Bob Cranston, representing Cumberland Farms, whose 661 Pine St. location would have to cede property to the parkway, asked whether construction would have an impact on the arrival of delivery trucks to his business. He was told that the city would work with the construction crews to ensure his business would not be affected.
Back at City Hall, a few opponents of the parkway laid out their concerns during the continued necessity hearing.
“I’ll speak about necessity for those who feel that it’s not a necessity for their property to be intruded upon,” said Burlington resident Barbara Wynroth. “I feel the whole thing is unnecessary.”
Tony Redington of the Pine Street Coalition laid out the advocacy group’s objections to what he called an outdated design that fails to provide “separate, adequate safe bike lanes.”
Redington said in an interview after the hearing that multi-use paths can work in areas with low use, but expressed safety concerns about mixing South End bike commuters and schoolchildren on the same path, citing a recent bike crash in Lebanon, New Hampshire, that killed a woman.
The Pine Street Coalition, which has threatened to file a federal lawsuit, proposes using roundabouts instead of six traffic lights to calm traffic. Redington added that he believes the design has received little more than “cosmetic” updates in recent years, not addressing the South End business district’s recent growth.

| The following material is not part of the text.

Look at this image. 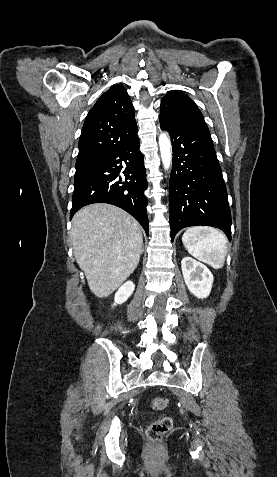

“There’s really been no change in the design of the parkway,” said Redington during the hearing. “The die was cast in December of 2006, the year before the iPhone was invented.”
Weinberger has said that he feels he put forth a “compromise plan” in 2012 that will balance the needs of cars, walkers, bikers and South End businesses.
“After many years of work and taxpayer expense, permits are in place and it’s time to get the road built,” Weinberger said in a recent interview.
Despite questions raised about the validity of the hearing, Councilor Chip Mason motioned to close the hearing and for city staff to review findings in preparation for the council’s June 4 vote.